L’industrie mortelle des médicaments contrefaits est florissante au Bénin. Les produits introduits sur le marché national à partir du Togo, du Nigeria et du Ghana se vendent à la criée au vu et au su de tout le monde à Adjégounlè, au cœur du grand marché de Dantokpa. Mais là où se situe désormais l’inquiétude est le fait que ces commerçants de faux médicaments se substituent aux médecins ou encore docteurs pour prescrire ou recommander des médicaments aux personnes souffrantes.

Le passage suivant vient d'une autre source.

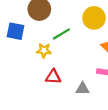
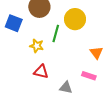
yellow circle: (94, 18) -> (75, 19), moved
green line: (61, 34) -> (56, 33), turned -54

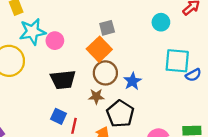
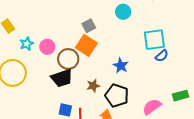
cyan circle: (161, 22) -> (123, 12), moved
cyan star: (32, 32) -> (27, 44), size x0.6
brown circle: (105, 73) -> (68, 59), moved
blue semicircle: (193, 75) -> (162, 56), moved

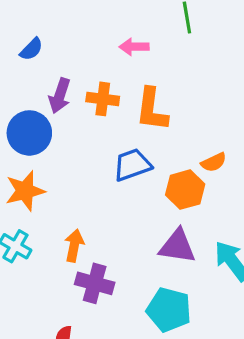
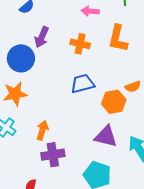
orange cross: (103, 99) -> (80, 44), moved
orange L-shape: (152, 110) -> (118, 38), moved
purple cross: (95, 283) -> (53, 155), turned -30

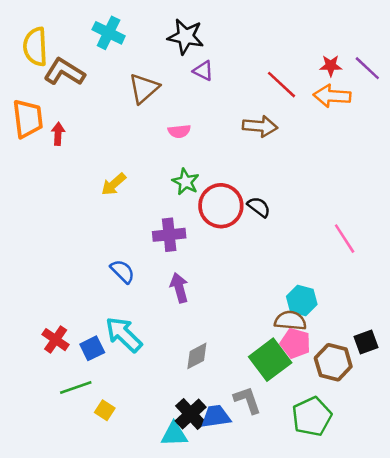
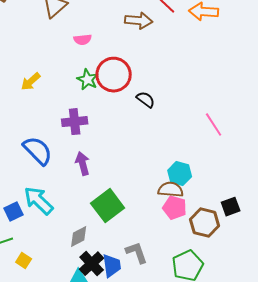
brown arrow: (260, 126) -> (139, 21), moved
red circle: (221, 206) -> (114, 75), moved
blue semicircle: (122, 271) -> (38, 151), size x1.5
gray diamond: (197, 356) -> (79, 237), moved
green square: (270, 360) -> (108, 206), moved
blue trapezoid: (216, 417) -> (112, 266), turned 90

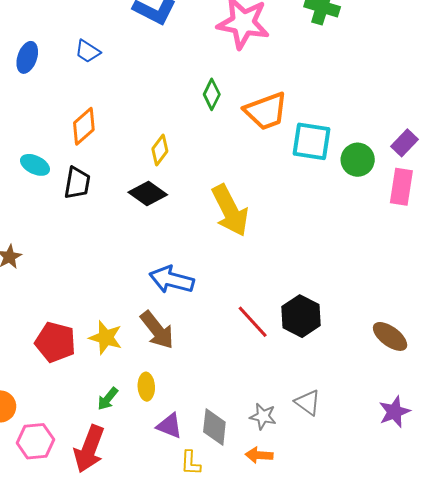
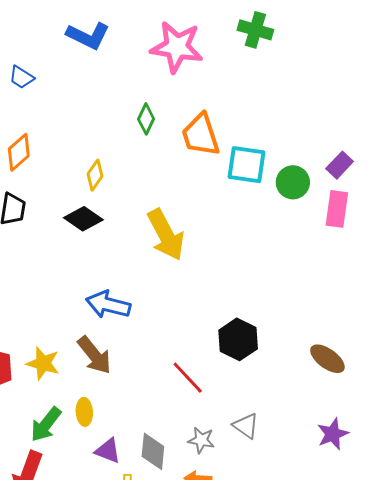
orange trapezoid: (266, 111) -> (201, 135), turned 93
red line: (253, 322) -> (188, 378), moved
green arrow: (108, 399) -> (46, 424), size x1.5

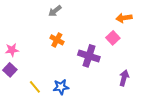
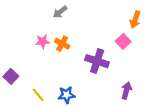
orange arrow: (124, 18) -> (135, 20), turned -63
pink star: (12, 50) -> (43, 41), moved
purple arrow: (124, 78) -> (126, 90), moved

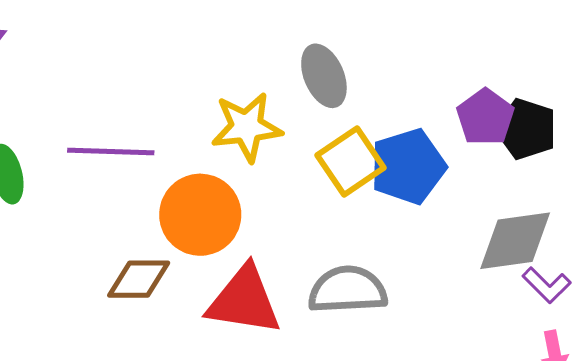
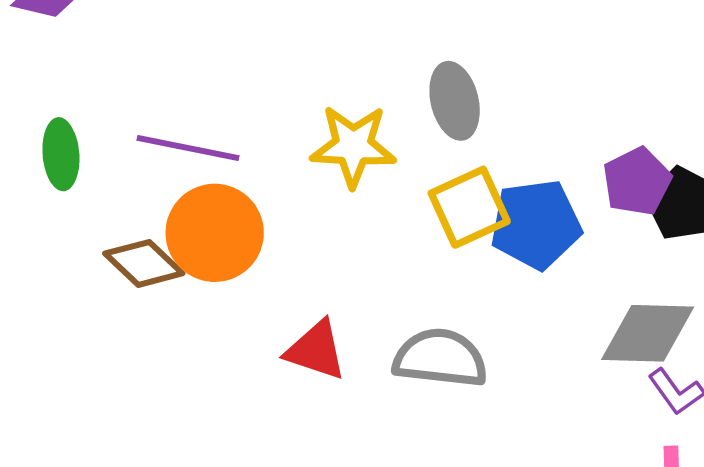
orange circle: (200, 215) -> (215, 233), moved
brown diamond: (139, 279) -> (144, 263), moved, turned 34
red triangle: (244, 300) -> (316, 350), size x0.7

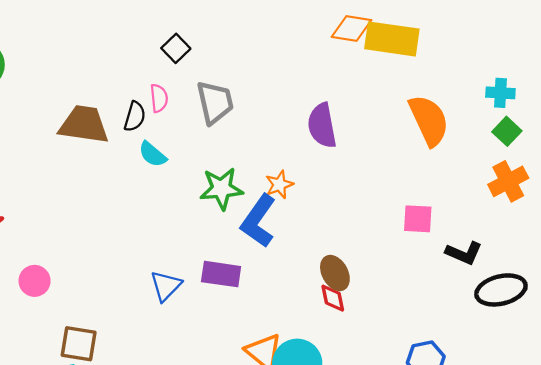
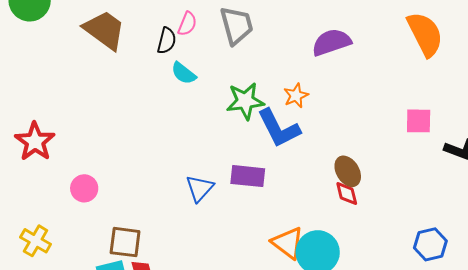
pink semicircle: (159, 98) -> (187, 24), turned 30
brown trapezoid: (84, 125) -> (104, 30), moved, turned 30
purple semicircle: (322, 126) -> (331, 42), turned 84
blue L-shape: (258, 221) -> (279, 128), turned -60

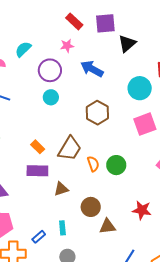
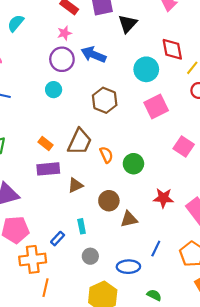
cyan semicircle: (23, 49) -> (16, 23), moved
purple circle: (50, 70) -> (62, 59), moved
green circle: (116, 165) -> (133, 164), moved

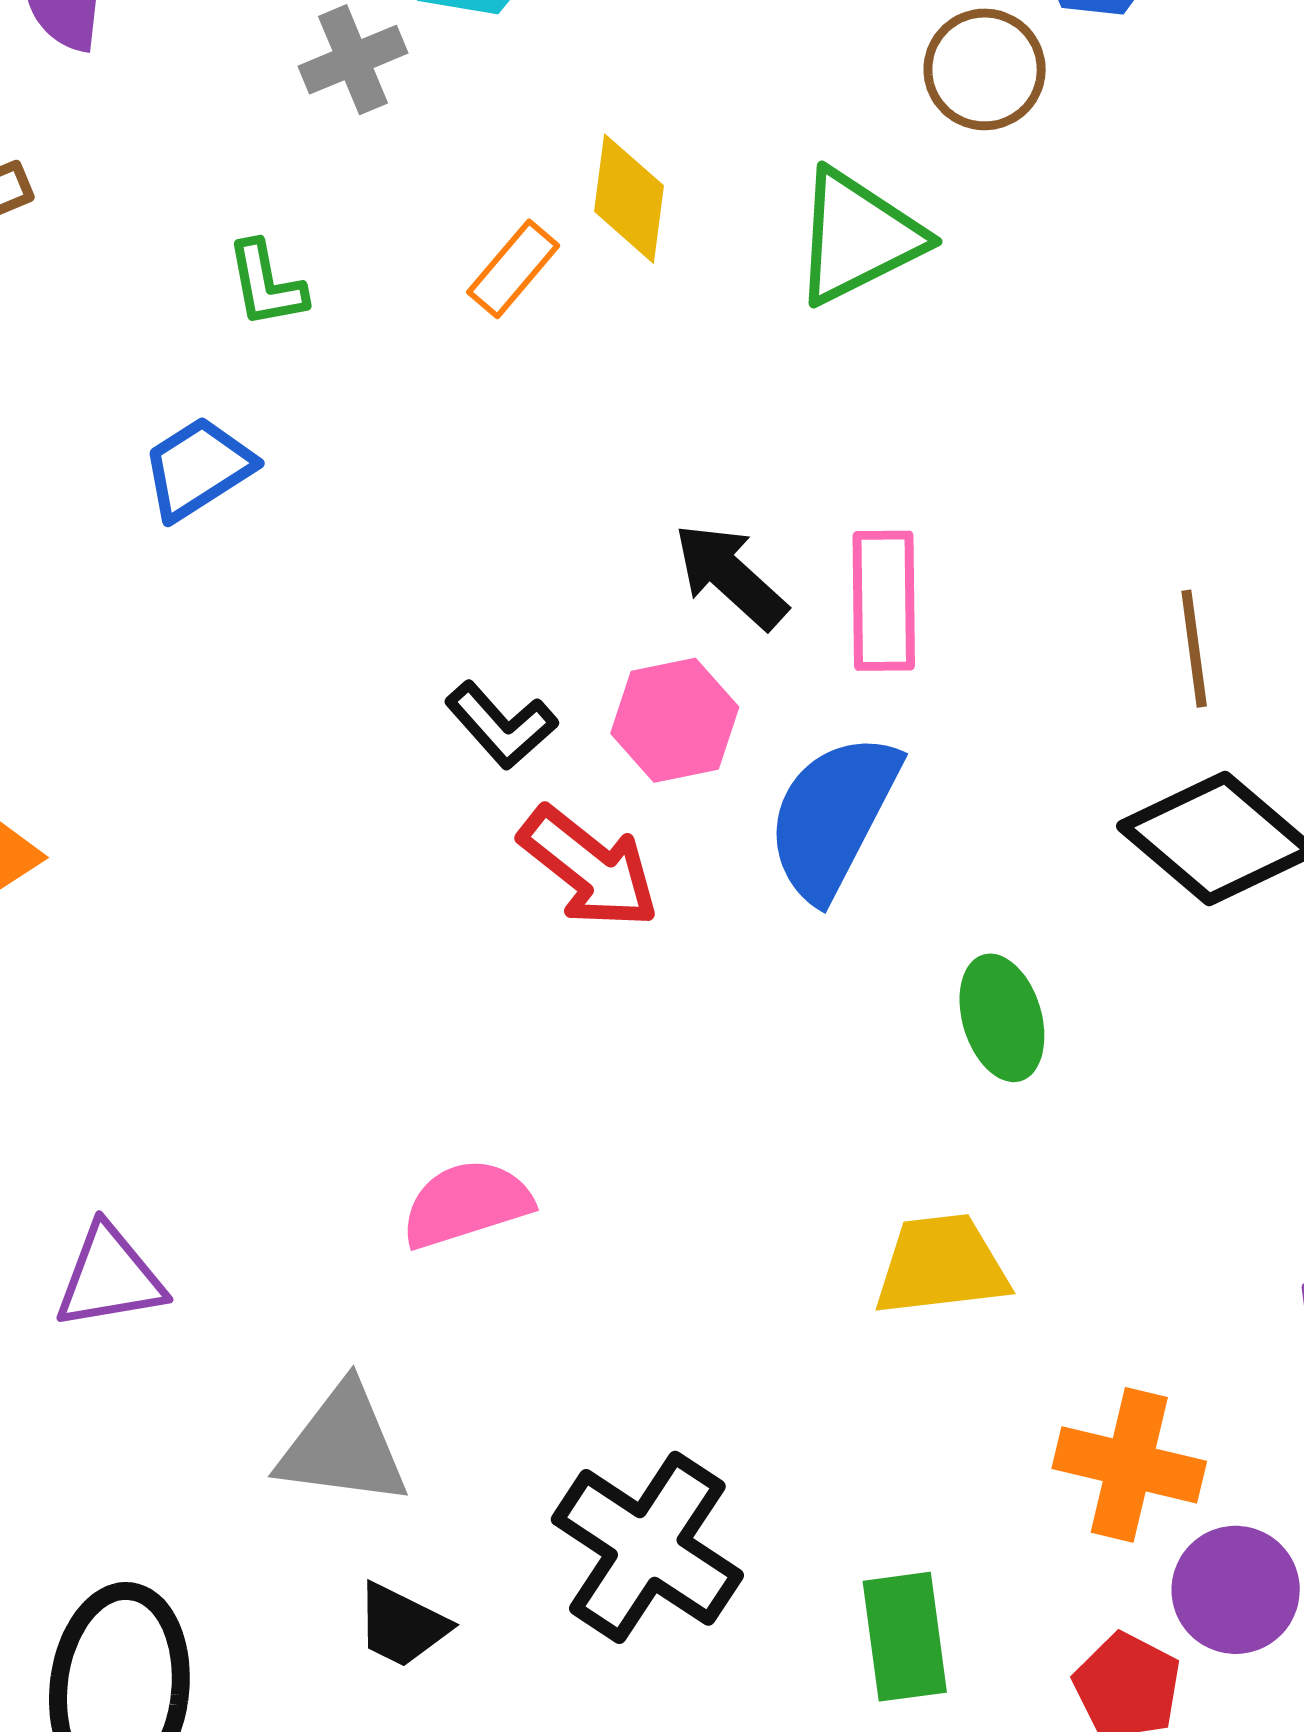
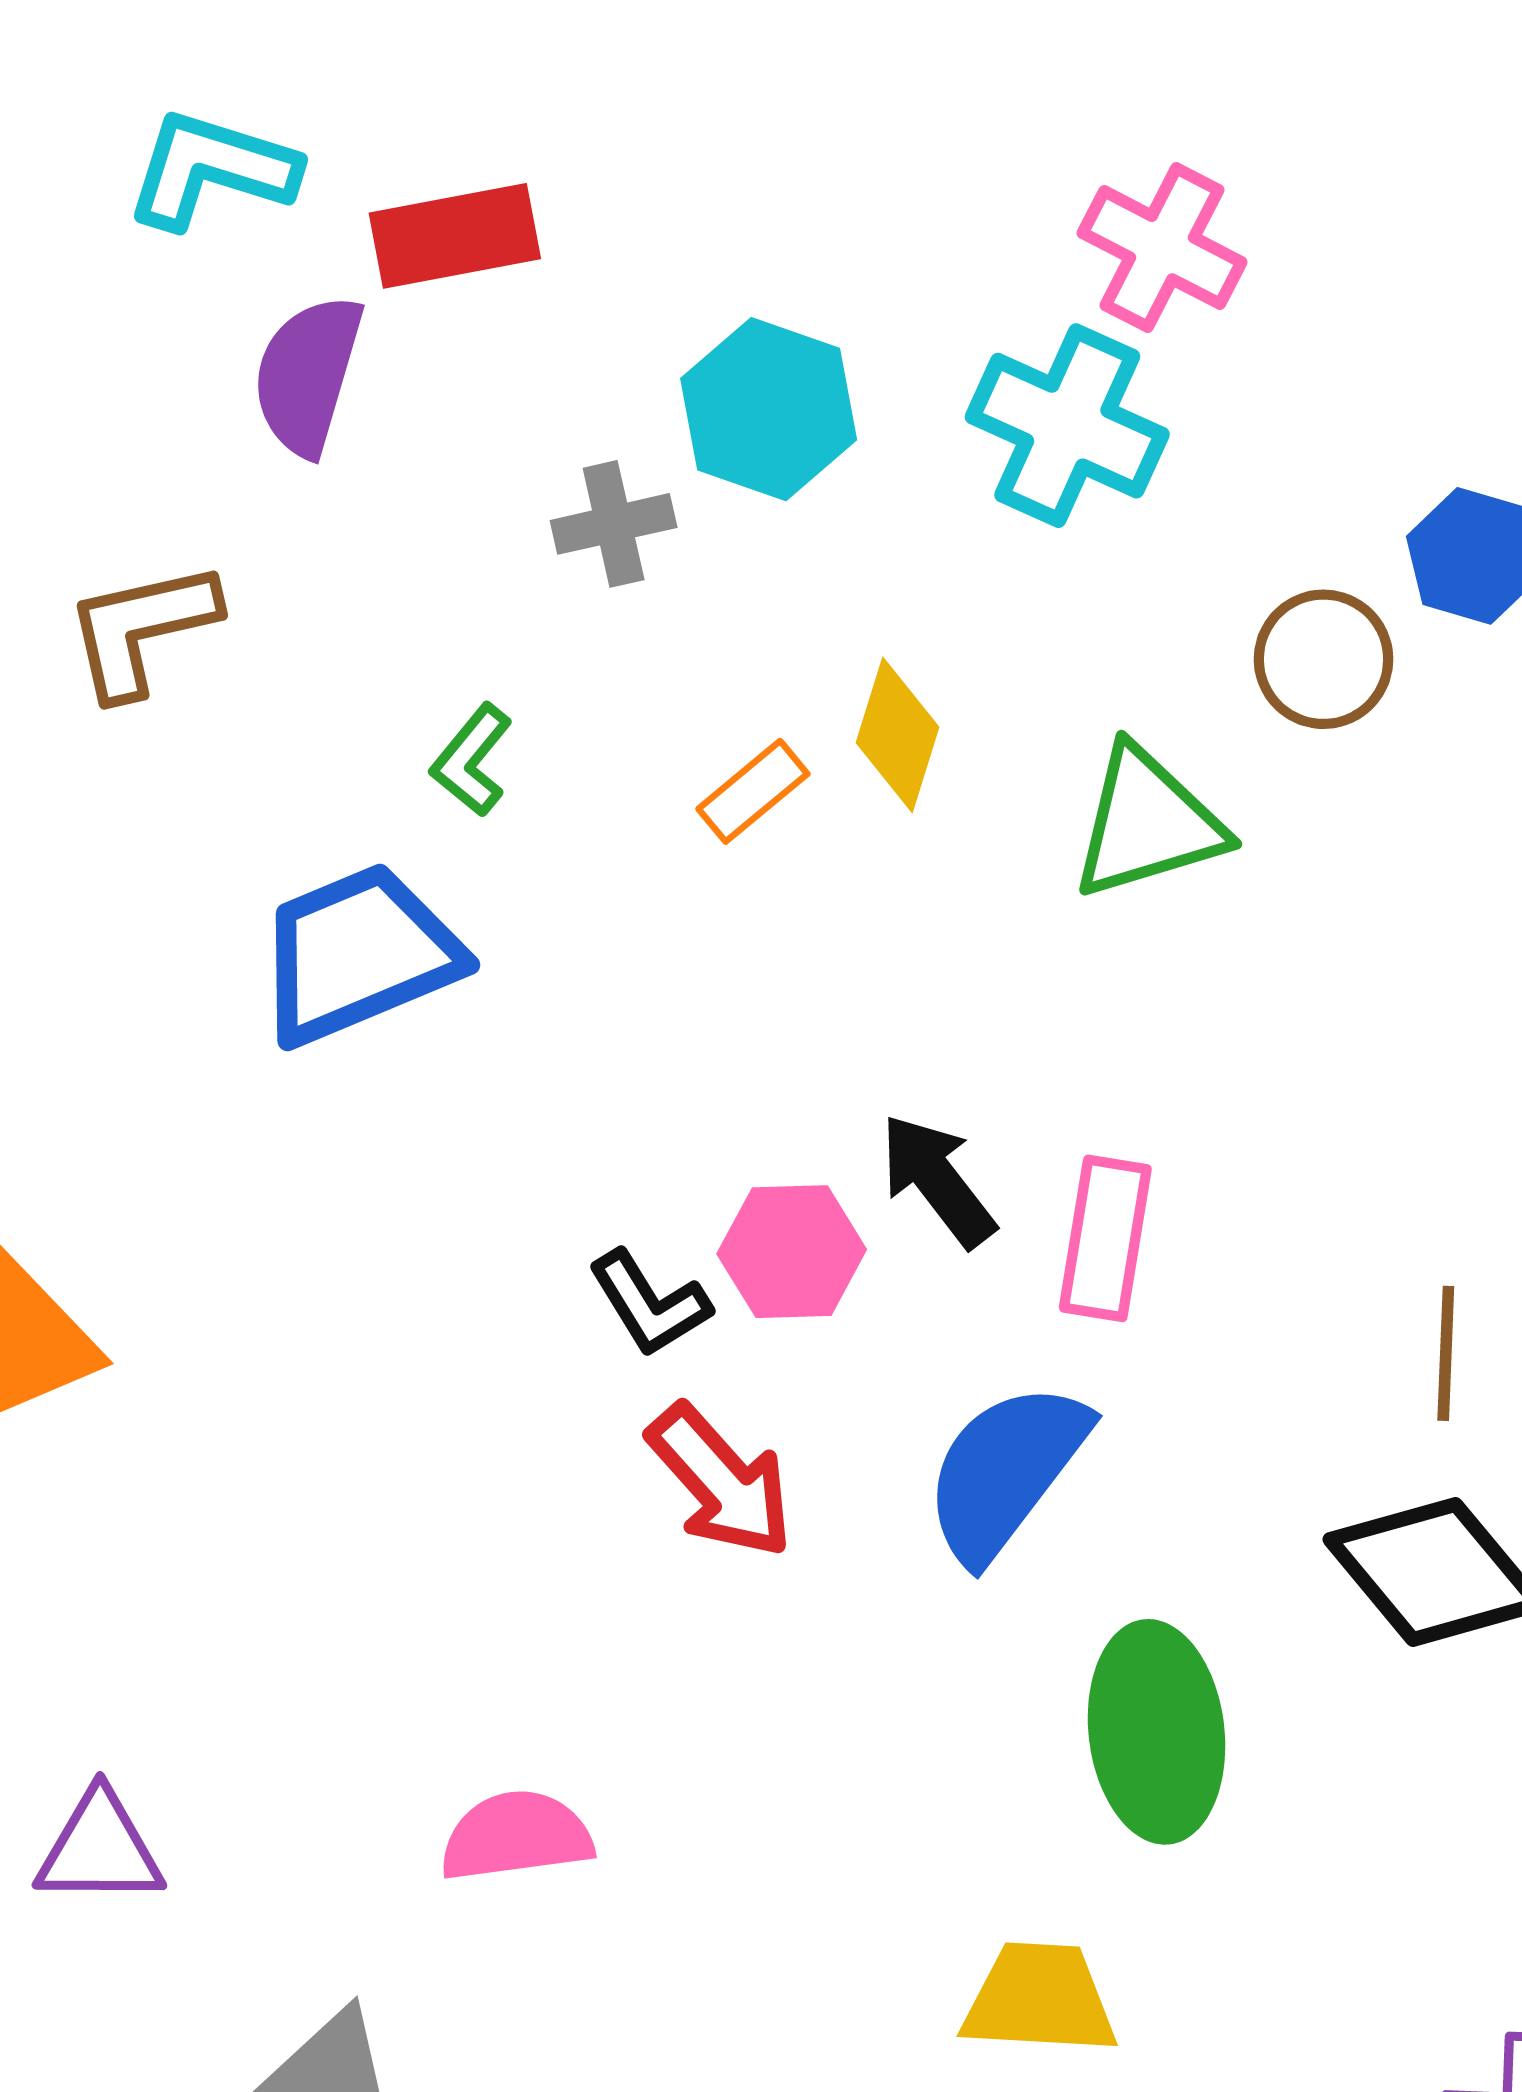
green L-shape: (266, 284) -> (472, 760), turned 40
blue trapezoid: (198, 468) -> (358, 954), size x1.6
pink hexagon: (675, 720) -> (792, 1252), moved
green ellipse: (1002, 1018) -> (1157, 1732), size x1.5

Le médicament de la rue tue. La rue tue le médicament. Outre le fait qu’on craint ces médicaments contrefaits, falsifiés ou de qualité douteuse, les vendeurs qu’il convient d’appeler désormais “Docteurs“ deviennent de sérieuses menaces pour la vie des patients. En effet, le constat affligeant est que ces commerçants de faux médicaments sont fréquemment consultés par des patients souffrant de quelconque maladie. Bien qu’ils ne soient pas habiletés à faire des prescriptions médicales ou recommander tel comprimé pour telle maladie, ils se substituent au personnel sanitaire dont l’indispensabilité est plus ou moins banalisée par les pauvres patients. Ces derniers qui trouvaient déjà couteux, les soins et les remèdes qu’on leur prescrit, trouveraient du soulagement auprès de ces contrefacteurs.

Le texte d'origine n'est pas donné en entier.